What is needed: Working from the records below, return word for word the line that contains "Mennyibe kerülnek ezek a" and each line after it, ending with the last. Skip all pictures.

Saved entries:
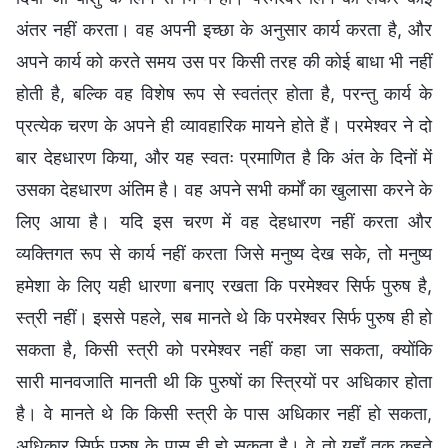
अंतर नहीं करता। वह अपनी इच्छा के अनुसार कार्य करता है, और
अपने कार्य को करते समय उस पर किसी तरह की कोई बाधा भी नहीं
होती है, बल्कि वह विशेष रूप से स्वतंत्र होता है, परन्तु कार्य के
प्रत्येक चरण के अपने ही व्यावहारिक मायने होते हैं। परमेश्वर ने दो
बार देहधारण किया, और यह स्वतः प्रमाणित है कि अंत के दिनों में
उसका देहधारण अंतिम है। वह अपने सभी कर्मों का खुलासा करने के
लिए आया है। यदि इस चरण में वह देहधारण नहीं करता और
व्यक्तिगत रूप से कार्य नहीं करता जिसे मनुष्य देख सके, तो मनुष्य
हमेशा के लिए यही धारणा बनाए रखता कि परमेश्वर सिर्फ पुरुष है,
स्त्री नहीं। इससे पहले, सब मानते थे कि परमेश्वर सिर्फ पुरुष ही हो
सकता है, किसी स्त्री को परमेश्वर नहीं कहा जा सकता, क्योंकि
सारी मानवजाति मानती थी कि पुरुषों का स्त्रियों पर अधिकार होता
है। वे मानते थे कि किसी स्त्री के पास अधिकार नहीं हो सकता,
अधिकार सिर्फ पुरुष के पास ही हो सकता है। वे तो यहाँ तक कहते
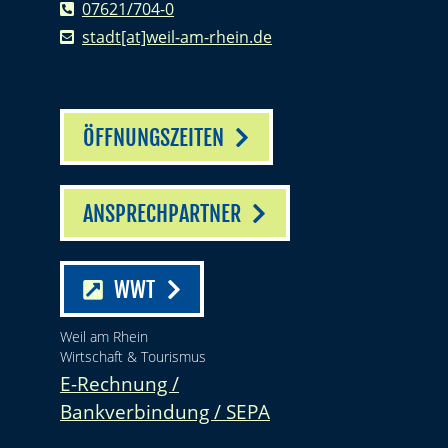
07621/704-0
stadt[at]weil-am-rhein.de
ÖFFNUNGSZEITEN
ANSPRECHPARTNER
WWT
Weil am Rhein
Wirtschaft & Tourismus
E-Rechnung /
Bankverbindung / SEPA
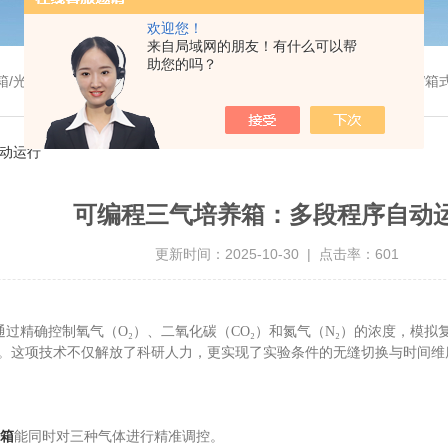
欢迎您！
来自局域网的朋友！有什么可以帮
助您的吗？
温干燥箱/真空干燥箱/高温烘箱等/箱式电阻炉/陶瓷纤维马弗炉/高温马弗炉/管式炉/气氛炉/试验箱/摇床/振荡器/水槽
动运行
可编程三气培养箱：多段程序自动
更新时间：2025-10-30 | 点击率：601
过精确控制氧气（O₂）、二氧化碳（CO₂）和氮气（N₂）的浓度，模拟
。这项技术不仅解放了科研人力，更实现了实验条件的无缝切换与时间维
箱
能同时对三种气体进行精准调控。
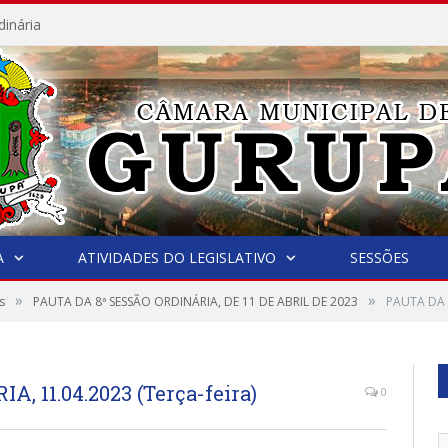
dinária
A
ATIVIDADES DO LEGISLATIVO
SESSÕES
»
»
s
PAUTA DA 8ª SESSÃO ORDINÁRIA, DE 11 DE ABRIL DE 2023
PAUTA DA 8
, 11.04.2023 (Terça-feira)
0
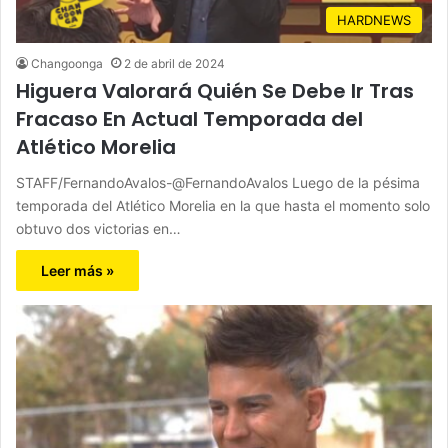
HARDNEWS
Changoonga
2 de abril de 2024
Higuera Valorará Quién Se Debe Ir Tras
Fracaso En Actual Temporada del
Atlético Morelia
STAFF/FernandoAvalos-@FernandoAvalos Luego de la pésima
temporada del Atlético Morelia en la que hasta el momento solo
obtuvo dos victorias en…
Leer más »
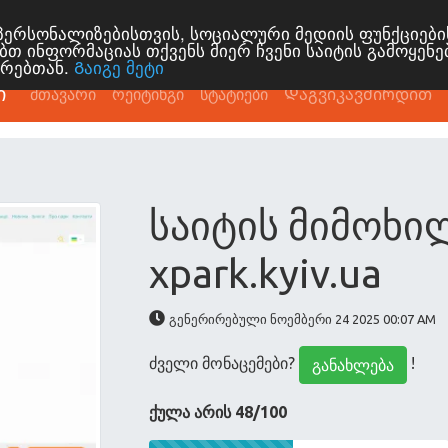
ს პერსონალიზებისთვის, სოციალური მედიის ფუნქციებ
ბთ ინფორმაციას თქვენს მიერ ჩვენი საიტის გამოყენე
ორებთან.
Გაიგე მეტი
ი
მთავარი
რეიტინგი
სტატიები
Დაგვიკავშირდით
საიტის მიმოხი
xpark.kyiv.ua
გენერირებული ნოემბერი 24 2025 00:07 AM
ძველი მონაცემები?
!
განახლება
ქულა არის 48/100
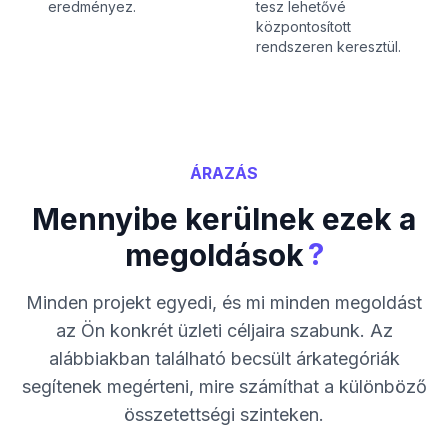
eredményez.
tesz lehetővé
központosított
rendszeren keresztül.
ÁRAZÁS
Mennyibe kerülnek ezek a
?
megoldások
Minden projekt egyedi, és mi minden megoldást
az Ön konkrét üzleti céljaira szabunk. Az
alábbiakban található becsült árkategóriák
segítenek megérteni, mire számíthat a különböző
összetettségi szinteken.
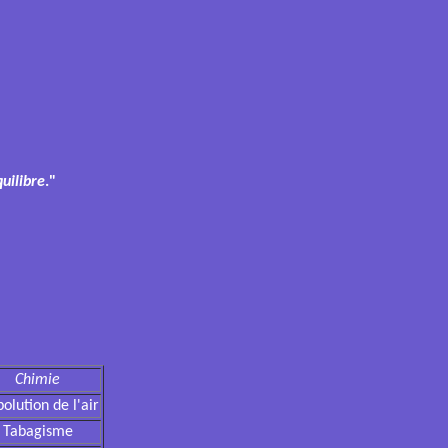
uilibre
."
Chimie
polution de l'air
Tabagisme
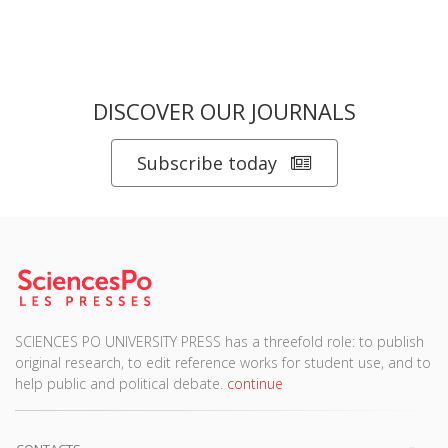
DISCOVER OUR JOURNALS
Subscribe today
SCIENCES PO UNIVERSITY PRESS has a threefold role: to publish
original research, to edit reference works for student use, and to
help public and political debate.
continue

Exercise solution:
Mennyibe kerülnek ezek a
?
megoldások
Minden projekt egyedi, és mi minden megoldást
az Ön konkrét üzleti céljaira szabunk. Az
alábbiakban található becsült árkategóriák
segítenek megérteni, mire számíthat a különböző
összetettségi szinteken.
uilibre
."
Chimie
polution de l'air
Tabagisme
DISCOVER OUR JOURNALS
Subscribe today
SCIENCES PO UNIVERSITY PRESS has a threefold role: to publish
original research, to edit reference works for student use, and to
help public and political debate.
continue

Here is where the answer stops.